Your assignment -> Although the entries contain pictures, your copy should hold only their exact text.

Dataset entries Block Start

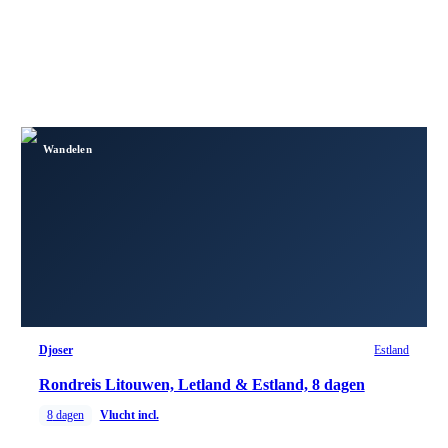
Wandelen
Djoser
Estland
Rondreis Litouwen, Letland & Estland, 8 dagen
8
dagen
Vlucht incl.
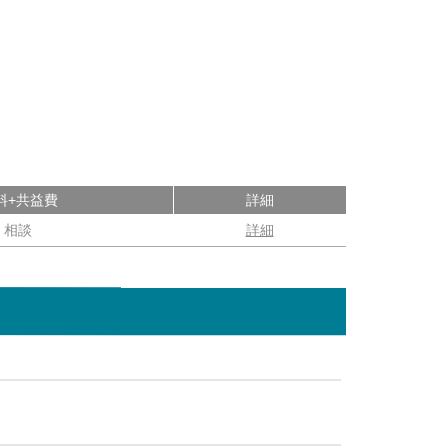
料+共益費
詳細
相談
詳細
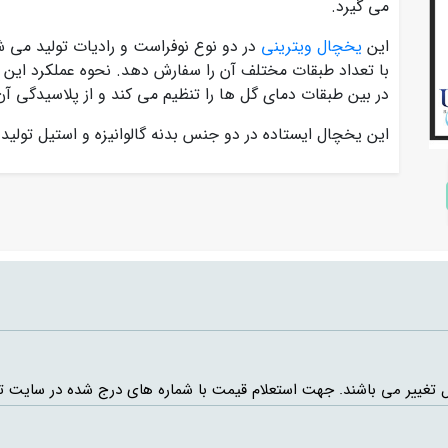
می گیرد.
این
یخچال ویترینی
در دو نوع نوفراست و رادیات تولید می ش
با تعداد طبقات مختلف آن را سفارش دهد. نحوه عملکرد این 
در بین طبقات دمای گل ها را تنظیم می کند و از پلاسیدگی آ
این یخچال ایستاده در دو جنس بدنه گالوانیزه و استیل تولی
حال تغییر می باشند. جهت استعلام قیمت با شماره های درج شده در سایت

Dataset entries Block End

Response to this task ->
Wandelen
Djoser
Estland
Rondreis Litouwen, Letland & Estland, 8 dagen
8
dagen
Vlucht incl.
料+共益費
詳細
相談
詳細
می گیرد.
این
یخچال ویترینی
در دو نوع نوفراست و رادیات تولید می ش
با تعداد طبقات مختلف آن را سفارش دهد. نحوه عملکرد این 
در بین طبقات دمای گل ها را تنظیم می کند و از پلاسیدگی آ
این یخچال ایستاده در دو جنس بدنه گالوانیزه و استیل تولی
حال تغییر می باشند. جهت استعلام قیمت با شماره های درج شده در سایت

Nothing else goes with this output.